Integrated Use of Multi-temporal SAR and Optical Satellite Imagery for Crop Mapping in Ukraine

Wednesday, 17 December 2014
Mykola S. Lavreniuk, Nataliia Kussul and Sergii Skakun, Space Research Institute NAS Ukraine and SSA Ukraine, Kyiv, Ukraine
Information on location and spatial distribution of crops is extremely important within many applications such as crop area estimation, crop yield forecasting and environmental impact analysis [1-2]. Synthetic-aperture radar (SAR) instruments on board remote sensing satellites offer unique features to imaging crops due to their all weather capabilities and ability to capture crop characteristics not available by optical instruments. This abstract aims to explore feasibility and the use of multi-temporal multi-polarization SAR images along with multi-temporal optical images to crop classification in Ukraine using a neural network ensemble.

The study area included a JECAM test site in Ukraine which is a part of the Global Agriculture Monitoring (GEOGLAM) initiative. Six optical images were acquired by Landsat-8, and twelve SAR images were acquired by Radarsat-2 (six in FQ8W mode with angle 28 deg., and FQ20W with angle 40 deg.) over the study region. Optical images were atmospherically corrected.
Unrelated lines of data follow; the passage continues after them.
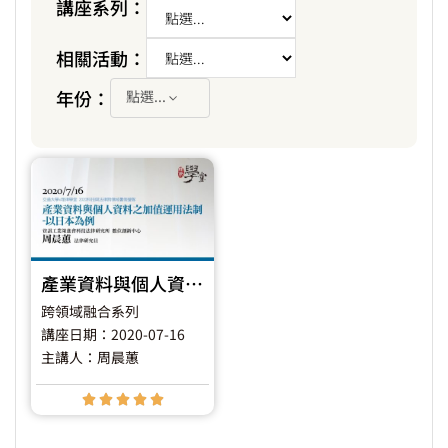
講座系列：
相關活動：
年份：
點選...
產業資料與個人資料之加值運用法制 – 以日本為例
跨領域融合系列
講座日期：2020-07-16
主講人：周晨蕙





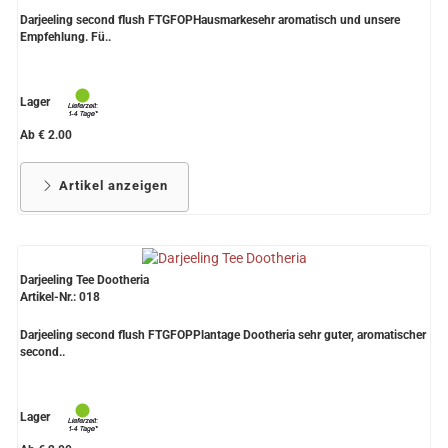
Darjeeling second flush FTGFOPHausmarkesehr aromatisch und unsere
Empfehlung. Fü..
Lager
Ab € 2.00
Artikel anzeigen
Darjeeling Tee Dootheria
Artikel-Nr.: 018
Darjeeling second flush FTGFOPPlantage Dootheria sehr guter, aromatischer
second..
Lager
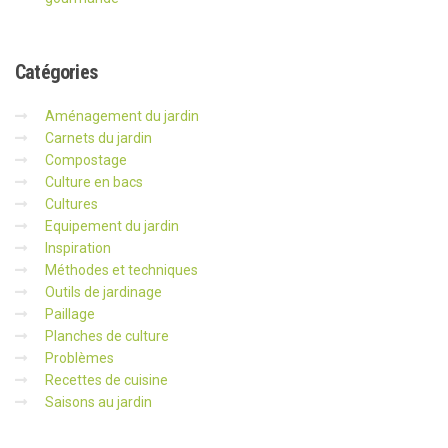
Catégories
Aménagement du jardin
Carnets du jardin
Compostage
Culture en bacs
Cultures
Equipement du jardin
Inspiration
Méthodes et techniques
Outils de jardinage
Paillage
Planches de culture
Problèmes
Recettes de cuisine
Saisons au jardin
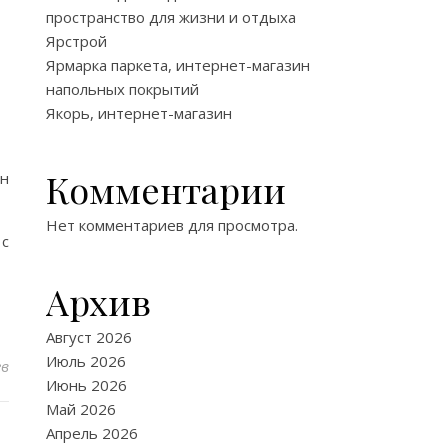
пространство для жизни и отдыха
Ярстрой
Ярмарка паркета, интернет-магазин
напольных покрытий
Якорь, интернет-магазин
Комментарии
йн
Нет комментариев для просмотра.
 с
Архив
Август 2026
Июль 2026
ев
Июнь 2026
Май 2026
Апрель 2026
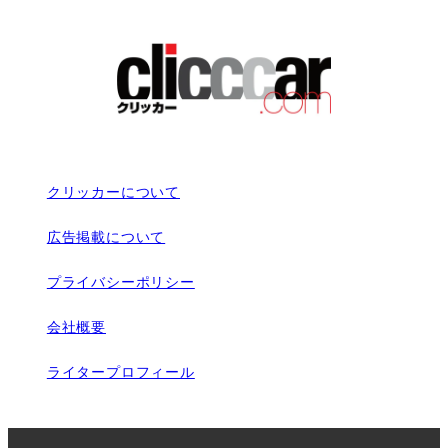
クリッカーについて
広告掲載について
プライバシーポリシー
会社概要
ライタープロフィール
SAR images were filtered for speckle, and converted to backscatter coefficients. Ground truth data on crop type (274 polygons) were collected during the summer of 2013. In order to perform supervised classification of multi-temporal satellite imagery, an ensemble of neural networks, in particular multi-layer perceptrons (MLPs), was used. The use of the ensemble allowed us to improve overall (OA) classification accuracy from +0.1% to +2% comparing to an individual network. Adding multi-temporal SAR images to multi-temporal optical images improved both OA and individual class accuracies, in particular for sunflower (gains up to +25.9%), soybeans (+16.2%), and maize (+6.2%). It was also found that better OA can be obtained using shallow angle (FQ20W, 40°) OA=77% over steeper angle (FQ8W, 28°) OA=71.78%.

1. F. Kogan et al., “Winter wheat yield forecasting in Ukraine based on Earth observation, meteorological data and biophysical models,” Int. J. Appl. Earth Observ. Geoinform., vol. 23, pp. 192-203, 2013.

2. F.J. Gallego et al., “Efficiency assessment of using satellite data for crop area estimation in Ukraine,” Int. J. Appl. Earth Observ. Geoinform., vol. 29, pp. 22-30, 2014.